And with an opening 92 yard return to score a touchdown in thd first 20 seconds of the game – I thought – we’re in for one hellava game…or one hellava blood blath. Either way – should be fun.
Well, I was wrong.
Well before Prince – or the artist formerly known as – took the stage for a less than memorable purple-clad freak show – I was yawning in my beer. So thank goodness for my entertainment salvation of the evening – ROME.
ROME – that ancient republic, oratorical Mecca, hedonistic breeding ground, and now top-rated HBO series – you saved me from two more quarters of over-hyped, disinterested Sunday evening mediocrity.
But, Scarlett, how could an HBO series could possibly surpass the Super bowl on the A/V meter 'o entertainment? You may ask?
Please indulge me as I enumerate the reasons why HBO's ROME surpassed Superbowl XLI
SUPERBOWL XLI | HBO'S ROME |
FCC squashed all nudity and sexually inappropriate humor or content making the entertainment surrounding the athletic displays child friendly and adult sedating | Nudity that would make even Janet Jackson's wardrobe malfunction look a mere trifle at a Sunday school gathering |
Taking dozens of uniformed, padded down men, putting them in an arena, and setting them loose over a football | Taking dozens of scantily clad men, putting them in an arena, and …well anything goes! |
Bears vs. Colts | Redheaded Power Struggle |
Peyton Manning avoiding being sacked | Atia of the Julii avoiding being poisoned |
Half-time show involves Prince singing his rendition Proud Mary | Half-time show involves sniveling spy getting beaten to a bloody pulp because "if the confession isn't obtained through torture, it's not legal" |
Five turnovers due to slippery hands and in climate weather | 4 turnovers as Octavian defeats Mark Antony and begins his march into ROME; Atia thwarts Servilia's attempt at murder; Servilia is saved by the corrupt Jewish servant who seeks redemption; Verenus is found and saves his children |
This striking comparison begs the question – have we advanced as a society and as a species or deteriorated over time? Clearly we have evolved if we are entertained by merely the tossing and running of a ball vs. mutilation by wild animals, and literal mortal combat for our amusement. We now reserve those activities as pastimes of the statesmen rather than of the citizens – a spectacle best viewed in private and away from the huddled masses.
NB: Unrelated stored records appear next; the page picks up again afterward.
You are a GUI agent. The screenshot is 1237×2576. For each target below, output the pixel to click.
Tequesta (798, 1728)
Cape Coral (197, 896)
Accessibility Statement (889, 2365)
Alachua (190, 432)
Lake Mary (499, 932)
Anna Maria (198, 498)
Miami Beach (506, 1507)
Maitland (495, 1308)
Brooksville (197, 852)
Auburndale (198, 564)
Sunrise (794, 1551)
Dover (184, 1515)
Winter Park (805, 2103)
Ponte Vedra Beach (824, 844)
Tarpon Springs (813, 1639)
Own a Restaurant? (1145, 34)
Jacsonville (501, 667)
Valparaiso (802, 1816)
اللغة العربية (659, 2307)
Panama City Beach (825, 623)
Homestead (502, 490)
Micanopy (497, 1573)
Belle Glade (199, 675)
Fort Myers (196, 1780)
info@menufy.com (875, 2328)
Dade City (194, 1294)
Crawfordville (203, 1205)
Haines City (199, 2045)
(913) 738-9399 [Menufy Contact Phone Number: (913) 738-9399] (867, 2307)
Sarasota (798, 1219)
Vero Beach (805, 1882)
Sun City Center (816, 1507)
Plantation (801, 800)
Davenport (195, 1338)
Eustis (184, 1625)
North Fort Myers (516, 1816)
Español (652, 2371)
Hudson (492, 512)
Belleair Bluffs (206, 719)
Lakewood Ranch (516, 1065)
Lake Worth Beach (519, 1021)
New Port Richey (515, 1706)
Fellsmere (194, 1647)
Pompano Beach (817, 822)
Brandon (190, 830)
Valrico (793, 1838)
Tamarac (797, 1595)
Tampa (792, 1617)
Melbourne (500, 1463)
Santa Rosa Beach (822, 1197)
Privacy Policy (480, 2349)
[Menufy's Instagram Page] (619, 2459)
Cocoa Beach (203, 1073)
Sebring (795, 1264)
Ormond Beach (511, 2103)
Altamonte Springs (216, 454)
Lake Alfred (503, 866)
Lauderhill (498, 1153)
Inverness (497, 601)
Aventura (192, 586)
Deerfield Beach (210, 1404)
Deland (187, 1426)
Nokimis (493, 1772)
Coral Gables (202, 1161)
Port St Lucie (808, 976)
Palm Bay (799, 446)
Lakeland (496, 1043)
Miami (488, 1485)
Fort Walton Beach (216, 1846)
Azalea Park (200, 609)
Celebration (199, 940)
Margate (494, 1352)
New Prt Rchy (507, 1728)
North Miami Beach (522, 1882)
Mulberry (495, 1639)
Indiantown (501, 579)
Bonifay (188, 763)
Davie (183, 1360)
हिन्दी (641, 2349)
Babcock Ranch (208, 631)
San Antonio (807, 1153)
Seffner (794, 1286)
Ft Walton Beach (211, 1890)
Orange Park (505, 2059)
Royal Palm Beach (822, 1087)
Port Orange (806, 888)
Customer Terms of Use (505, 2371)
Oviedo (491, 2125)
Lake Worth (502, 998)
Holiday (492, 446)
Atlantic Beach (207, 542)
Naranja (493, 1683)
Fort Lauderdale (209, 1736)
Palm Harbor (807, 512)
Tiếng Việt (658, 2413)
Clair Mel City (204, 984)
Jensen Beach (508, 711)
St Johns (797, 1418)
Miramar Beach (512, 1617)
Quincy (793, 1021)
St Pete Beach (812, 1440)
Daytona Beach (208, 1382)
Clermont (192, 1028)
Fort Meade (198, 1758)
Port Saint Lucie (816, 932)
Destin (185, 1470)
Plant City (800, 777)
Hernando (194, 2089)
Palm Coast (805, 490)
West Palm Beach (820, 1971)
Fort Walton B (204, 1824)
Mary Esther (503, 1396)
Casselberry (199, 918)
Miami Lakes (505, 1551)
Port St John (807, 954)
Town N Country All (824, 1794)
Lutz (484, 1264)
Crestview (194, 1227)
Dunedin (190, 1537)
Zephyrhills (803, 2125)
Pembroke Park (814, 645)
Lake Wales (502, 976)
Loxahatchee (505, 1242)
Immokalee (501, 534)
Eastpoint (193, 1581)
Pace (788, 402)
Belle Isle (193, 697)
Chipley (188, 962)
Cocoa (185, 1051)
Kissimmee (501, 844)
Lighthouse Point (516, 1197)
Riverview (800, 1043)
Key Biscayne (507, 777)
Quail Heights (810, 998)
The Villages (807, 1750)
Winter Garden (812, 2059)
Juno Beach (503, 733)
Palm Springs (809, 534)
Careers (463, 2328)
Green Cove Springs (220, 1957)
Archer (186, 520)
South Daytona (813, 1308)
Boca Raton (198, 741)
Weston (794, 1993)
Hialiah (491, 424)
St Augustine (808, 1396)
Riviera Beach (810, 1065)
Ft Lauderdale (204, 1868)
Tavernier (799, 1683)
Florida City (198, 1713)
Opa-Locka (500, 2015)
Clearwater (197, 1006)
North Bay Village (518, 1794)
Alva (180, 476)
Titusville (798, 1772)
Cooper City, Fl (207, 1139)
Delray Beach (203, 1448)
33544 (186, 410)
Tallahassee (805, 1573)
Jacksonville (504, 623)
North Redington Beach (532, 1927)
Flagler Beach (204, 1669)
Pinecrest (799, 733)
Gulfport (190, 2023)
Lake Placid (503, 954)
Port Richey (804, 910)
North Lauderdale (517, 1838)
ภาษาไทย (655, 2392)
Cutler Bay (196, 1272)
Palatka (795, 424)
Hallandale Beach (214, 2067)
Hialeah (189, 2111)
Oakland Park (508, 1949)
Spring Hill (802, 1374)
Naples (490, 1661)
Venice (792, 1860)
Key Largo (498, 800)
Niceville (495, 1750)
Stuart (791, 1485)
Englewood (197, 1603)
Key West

Additionally – who’s to say we have actually evolved when we no longer require actual human sacrifices to get our daily fill of violence? When we are now capable of satiating our hunger for those deeds to which gladiators owe their fame through special effects, high definition TV and the imagination of screenwriters, directors and Steven Spielberg.
Frankly, I would be curious to explore just why this is – that we seek to see such horrors in order to be entertained – ROME, 24, The Sopranos. Is it because these scenes depict actions and violence we ourselves are incapable or unwilling to inflict on others? Or perhaps it makes us feel fortunate about our every day lives that no matter how bad they get….we’re not being fed to the lions…not literally anyway.